Walmart Connect’s integration of CommerceIQ gives customers more tools for managing their retail media campaigns and gleaning insights into results beyond return on advertising spend. The new offerings align with how other digital ad networks have scaled, with a focus on automation and self-service capabilities that tend to be cheaper and easier to modulate than managed campaign services. The CommerceIQ partnership also allows for flexibility: brands can bring their own agencies, managed services and self-service software to the table.
Automation has played a more substantial role for Connect as Walmart plans to grow the U.S. business into a top-10 advertising network. The big-box store has other partnerships aligned around similar goals, including a demand-side platform (DSP) developed with The Trade Desk that helps automate media buying. Walmart recently added a customer data-sharing operation with Dunnhumby called Walmart Luminate that supports the DSP.

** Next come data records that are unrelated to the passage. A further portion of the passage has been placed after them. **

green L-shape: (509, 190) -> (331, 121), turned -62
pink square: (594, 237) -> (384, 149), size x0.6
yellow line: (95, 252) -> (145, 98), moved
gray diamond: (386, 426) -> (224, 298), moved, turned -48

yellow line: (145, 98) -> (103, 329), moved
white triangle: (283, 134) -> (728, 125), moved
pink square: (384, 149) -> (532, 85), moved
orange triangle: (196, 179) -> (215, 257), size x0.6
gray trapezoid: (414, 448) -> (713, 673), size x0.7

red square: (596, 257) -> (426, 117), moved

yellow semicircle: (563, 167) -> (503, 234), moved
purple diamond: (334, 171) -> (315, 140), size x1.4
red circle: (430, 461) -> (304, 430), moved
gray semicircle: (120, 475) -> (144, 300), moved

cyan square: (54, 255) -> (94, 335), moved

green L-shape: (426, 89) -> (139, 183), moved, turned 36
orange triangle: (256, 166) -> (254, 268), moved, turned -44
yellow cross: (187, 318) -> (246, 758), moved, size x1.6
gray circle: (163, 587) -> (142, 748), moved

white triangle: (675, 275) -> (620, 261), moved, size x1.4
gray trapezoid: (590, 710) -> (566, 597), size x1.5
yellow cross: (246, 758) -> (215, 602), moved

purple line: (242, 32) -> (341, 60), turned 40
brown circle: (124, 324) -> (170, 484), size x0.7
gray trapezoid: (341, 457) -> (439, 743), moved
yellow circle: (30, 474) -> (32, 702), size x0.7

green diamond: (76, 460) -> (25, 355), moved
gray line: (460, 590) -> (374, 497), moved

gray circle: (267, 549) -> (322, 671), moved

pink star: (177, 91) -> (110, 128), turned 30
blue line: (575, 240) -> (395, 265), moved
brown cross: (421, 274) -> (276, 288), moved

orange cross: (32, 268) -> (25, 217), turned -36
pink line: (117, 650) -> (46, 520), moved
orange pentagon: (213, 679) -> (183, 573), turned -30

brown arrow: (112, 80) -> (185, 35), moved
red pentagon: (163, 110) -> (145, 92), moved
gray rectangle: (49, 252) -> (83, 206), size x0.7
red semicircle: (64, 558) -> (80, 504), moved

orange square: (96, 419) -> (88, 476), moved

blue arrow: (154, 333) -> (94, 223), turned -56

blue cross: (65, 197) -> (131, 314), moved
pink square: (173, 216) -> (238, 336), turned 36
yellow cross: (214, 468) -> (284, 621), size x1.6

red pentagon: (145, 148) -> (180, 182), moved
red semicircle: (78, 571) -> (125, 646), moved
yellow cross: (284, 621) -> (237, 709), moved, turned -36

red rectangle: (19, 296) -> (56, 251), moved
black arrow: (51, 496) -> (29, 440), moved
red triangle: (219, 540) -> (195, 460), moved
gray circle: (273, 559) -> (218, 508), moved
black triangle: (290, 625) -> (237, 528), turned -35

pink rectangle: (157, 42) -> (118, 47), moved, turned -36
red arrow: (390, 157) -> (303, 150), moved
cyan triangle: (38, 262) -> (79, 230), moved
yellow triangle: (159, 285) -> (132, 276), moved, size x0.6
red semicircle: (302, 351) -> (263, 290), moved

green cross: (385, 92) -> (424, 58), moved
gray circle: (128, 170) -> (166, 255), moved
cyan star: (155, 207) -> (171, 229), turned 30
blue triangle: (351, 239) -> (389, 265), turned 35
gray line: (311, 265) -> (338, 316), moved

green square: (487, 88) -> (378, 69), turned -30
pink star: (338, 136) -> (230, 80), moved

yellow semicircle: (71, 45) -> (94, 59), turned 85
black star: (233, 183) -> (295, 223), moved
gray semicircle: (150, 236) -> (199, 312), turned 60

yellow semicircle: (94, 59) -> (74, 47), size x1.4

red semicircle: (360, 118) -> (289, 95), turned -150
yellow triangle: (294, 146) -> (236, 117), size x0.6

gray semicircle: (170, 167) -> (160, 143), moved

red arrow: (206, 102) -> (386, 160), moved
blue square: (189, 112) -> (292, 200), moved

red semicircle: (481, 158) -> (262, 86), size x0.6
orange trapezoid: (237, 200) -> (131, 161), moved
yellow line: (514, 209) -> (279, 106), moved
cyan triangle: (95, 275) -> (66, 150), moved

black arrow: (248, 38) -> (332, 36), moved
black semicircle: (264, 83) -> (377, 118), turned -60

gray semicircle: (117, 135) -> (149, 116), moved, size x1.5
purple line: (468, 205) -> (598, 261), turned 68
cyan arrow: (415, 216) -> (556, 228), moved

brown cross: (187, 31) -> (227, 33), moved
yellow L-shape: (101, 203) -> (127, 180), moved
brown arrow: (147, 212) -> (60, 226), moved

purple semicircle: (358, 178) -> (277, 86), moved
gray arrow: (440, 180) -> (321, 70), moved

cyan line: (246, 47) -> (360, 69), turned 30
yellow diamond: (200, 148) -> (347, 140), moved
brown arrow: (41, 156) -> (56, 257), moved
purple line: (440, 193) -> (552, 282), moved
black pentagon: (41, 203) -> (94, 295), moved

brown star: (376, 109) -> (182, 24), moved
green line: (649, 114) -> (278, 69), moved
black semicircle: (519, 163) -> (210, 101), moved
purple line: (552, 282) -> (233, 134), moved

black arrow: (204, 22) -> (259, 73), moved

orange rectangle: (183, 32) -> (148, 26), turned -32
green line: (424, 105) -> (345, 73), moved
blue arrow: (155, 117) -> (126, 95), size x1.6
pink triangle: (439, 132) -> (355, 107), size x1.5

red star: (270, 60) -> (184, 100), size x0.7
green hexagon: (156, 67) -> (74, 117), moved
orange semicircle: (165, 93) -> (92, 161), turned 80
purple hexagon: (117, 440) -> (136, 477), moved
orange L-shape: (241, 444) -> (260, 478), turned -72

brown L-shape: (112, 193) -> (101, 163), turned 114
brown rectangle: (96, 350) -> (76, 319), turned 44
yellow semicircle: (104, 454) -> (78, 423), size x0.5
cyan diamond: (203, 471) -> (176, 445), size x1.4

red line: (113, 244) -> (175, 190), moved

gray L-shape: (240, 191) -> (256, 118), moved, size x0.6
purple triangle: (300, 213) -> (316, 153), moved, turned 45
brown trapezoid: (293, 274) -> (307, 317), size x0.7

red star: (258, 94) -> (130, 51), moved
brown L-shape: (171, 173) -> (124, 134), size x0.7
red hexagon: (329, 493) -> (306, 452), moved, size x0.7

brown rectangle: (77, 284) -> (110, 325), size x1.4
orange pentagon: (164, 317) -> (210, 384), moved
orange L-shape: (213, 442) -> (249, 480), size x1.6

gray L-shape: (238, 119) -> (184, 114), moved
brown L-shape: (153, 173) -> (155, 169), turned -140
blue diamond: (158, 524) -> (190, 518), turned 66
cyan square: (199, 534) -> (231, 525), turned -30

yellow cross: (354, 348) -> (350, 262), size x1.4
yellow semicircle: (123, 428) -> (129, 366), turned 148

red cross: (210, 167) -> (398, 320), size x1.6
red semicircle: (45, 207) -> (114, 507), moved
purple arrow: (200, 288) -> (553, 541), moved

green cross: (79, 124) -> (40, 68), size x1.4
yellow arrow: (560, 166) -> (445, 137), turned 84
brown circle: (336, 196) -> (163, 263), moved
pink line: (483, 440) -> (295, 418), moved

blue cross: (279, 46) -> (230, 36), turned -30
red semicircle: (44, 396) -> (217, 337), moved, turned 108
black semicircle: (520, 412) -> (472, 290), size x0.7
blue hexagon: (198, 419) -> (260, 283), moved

Roughly half of Walmart’s ad sales in the fourth quarter came from automated channels. Walmart’s global advertising operations generated $2.1 billion in 2021 and grew 30% year-on-year in the most recent quarter. Luminate saw 75% growth over the prior period in Q2 2022.
Walmart has been able to build a formidable ads business based on troves of shopper data derived from its extensive brick-and-mortar footprint and online retail properties. The company estimates 90% of U.S. households shop with Walmart every year, which would make it the No.1 grocer and No. 2 e-commerce destination behind Amazon.
Amazon remains the most formidable rival in the retail media race, generating tens of billions in revenue annually versus Walmart’s $2.1 billion. But Walmart is also contending with an expanding crop of competitors from the traditional retail realm. Grocers like Kroger and Albertsons are also ramping up their advertising bets, while Target has its Roundel media network. Pharmacies like CVS and Walgreens are now in the retail media game, as are a number of department stores including Nordstrom and Macy’s. Kohl’s this week revealed the Kohl’s Media Network to the public for the first time.
As the playing field widens, greater tech sophistication could be needed to stand out. CommerceIQ in the spring closed a $115 million late-stage funding round, pushing its valuation past $1 billion amid an influx of investment into e-commerce startups. Today, CommerceIQ has more than 2,200 brands that use its platform daily to maximize incremental sales, category market share, and unit profitability through online retailers such as Walmart.com and dozens of others.